Que o corpo de Tym vai ressuscitar do túmulo, é matematicamente muito improvável, mas uma coisa é certa: O estilo de vida que ele viveu, as idéias arrojadas, influenciou, influencia e influenciará muitas outras gerações. Isso é matematicamente e obviamente muuuuuuuuuuuuiiiiiiiitttttttto provável. As idéias são dotadas de vida própria porque dispõem, como vírus, em um meio (cultural/cerebral) favorável, da capacidade de auto-nutrição e de auto-reprodução. Platão dizia que a Idéia é realidade mestra das coisas deste mundo. Hegel dizia que a Idéia é Sujeito que se auto-determina e se auto-realiza na História. Jung dizia que os arquétipos são imagens primordiais, virtuais em todo o espírito humano, e estes comandam nossa vida, enfim, eles reinam no inconsciente coletivo. O arquétipo de Tym vai ser visualizado por muitos e em muitos que darão continuidade a missão de levar o amor sem fronteiras. Como dizia Nietzsche: “A missão do futuro é unir um grande número de homens para a geração de homens melhores”. Como dizia Pascal: “É necessário trabalhar para pensar bem”. É preciso nos arriscarmos mais. “A nossa vida precisa ser mais perigosa (Nietzsche)”. Sem riscos não há graça na vida. A morte está próxima o suficiente para não termos de temer a vida.

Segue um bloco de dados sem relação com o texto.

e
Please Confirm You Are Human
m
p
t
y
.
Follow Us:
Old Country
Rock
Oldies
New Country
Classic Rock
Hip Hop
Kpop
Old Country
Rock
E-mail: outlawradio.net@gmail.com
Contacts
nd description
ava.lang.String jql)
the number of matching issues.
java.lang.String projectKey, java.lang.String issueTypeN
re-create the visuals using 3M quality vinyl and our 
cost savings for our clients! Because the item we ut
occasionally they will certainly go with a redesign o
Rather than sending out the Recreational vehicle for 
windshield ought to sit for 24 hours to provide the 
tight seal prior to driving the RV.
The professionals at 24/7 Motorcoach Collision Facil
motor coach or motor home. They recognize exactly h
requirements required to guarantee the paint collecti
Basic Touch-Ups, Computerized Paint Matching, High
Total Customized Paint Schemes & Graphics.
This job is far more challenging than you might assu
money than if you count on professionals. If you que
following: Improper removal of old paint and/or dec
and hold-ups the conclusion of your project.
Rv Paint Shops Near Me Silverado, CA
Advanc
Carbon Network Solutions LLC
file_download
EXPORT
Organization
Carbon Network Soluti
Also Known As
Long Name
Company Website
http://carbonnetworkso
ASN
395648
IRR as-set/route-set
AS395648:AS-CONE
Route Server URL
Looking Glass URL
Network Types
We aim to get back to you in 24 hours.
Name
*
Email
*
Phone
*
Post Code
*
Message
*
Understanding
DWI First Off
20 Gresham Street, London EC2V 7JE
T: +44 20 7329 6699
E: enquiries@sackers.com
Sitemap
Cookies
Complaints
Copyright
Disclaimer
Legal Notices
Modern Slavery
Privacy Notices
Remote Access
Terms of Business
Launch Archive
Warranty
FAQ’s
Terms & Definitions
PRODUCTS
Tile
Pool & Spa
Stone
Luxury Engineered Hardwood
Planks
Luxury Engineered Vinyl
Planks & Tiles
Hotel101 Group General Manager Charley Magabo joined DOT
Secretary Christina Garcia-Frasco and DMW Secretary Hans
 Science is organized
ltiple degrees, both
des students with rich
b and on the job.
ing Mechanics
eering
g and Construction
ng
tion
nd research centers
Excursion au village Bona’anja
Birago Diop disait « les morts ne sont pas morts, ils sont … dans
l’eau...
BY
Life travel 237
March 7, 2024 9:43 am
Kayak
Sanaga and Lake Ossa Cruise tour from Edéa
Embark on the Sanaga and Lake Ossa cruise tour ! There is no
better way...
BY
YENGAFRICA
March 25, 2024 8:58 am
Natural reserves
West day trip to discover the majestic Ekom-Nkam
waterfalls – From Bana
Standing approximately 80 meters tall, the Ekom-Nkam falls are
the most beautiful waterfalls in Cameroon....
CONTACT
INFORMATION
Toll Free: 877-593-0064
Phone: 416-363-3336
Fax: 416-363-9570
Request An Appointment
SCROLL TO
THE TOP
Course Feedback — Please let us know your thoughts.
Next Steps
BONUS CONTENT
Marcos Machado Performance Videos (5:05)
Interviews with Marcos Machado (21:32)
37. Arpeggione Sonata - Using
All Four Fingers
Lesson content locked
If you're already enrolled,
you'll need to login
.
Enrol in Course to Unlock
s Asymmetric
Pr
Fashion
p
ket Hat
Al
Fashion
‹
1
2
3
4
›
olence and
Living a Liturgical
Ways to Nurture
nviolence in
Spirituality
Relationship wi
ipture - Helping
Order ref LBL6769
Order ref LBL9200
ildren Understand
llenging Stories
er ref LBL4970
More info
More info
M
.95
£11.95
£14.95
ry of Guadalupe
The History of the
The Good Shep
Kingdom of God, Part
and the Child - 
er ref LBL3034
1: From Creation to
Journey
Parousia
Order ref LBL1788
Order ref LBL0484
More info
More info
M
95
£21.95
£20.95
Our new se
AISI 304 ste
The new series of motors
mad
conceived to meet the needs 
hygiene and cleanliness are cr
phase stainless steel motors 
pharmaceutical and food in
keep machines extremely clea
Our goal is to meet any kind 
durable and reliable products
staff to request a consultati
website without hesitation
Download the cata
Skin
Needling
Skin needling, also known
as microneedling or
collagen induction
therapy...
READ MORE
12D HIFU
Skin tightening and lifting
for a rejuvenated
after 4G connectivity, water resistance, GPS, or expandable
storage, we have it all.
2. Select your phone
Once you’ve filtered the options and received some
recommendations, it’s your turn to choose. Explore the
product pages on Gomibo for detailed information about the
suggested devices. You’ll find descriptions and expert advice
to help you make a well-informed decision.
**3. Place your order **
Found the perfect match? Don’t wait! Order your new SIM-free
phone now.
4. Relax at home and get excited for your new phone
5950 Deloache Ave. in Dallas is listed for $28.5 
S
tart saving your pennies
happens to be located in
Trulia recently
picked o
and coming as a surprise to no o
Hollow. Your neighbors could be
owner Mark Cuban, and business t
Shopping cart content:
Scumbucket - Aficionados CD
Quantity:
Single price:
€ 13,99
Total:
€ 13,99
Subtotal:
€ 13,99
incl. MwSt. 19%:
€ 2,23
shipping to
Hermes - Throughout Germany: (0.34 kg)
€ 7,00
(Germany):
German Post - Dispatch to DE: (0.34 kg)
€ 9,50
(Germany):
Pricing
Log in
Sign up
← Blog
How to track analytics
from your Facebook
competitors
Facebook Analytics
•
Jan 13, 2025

Tym se arriscou nos quatro cantos do planeta na Junta de Missões Mundiais. Ajuntou muitos valentes e recuperou muitos desesperados. Tym lutava pro dia nascer feliz para muitos desacreditados. Agora é a nossa vez de lutar. Chega de moleza, e de sermos alunos passivos. É preciso ir à luta. Lembrete: “É preciso tirar os andaimes depois que a casa já está construída”.
Sentimos e sentiremos saudades da bravura e da ternura do Tym. Que dirá a esposa dele e viúva no momento? Saudade para ela é arrumar as malas do Tym que já morreu (parafraseando a frase do Chico Buarque).
Dê honra a quem tem honra dizia o texto bíblico. Salve o Tym. Salve o Chak. Salve o Tym-chak. Salve a música. Salve o compasso binário. Salve a regularidade. Salve a firmeza de caráter do saudoso Waldomiro Tymchak.

Abraços de Joe. Um poeta de luto na luta por um mundo melhor.
Rio de Janeiro 21 de abril de 2007. Texto fabricado durante o campeonato internacional de acrobacias aéreas (Red Bull) na enseada de Botafogo. Os aviões voavam e minhas idéias voavam com eles. Salve o sincronismo.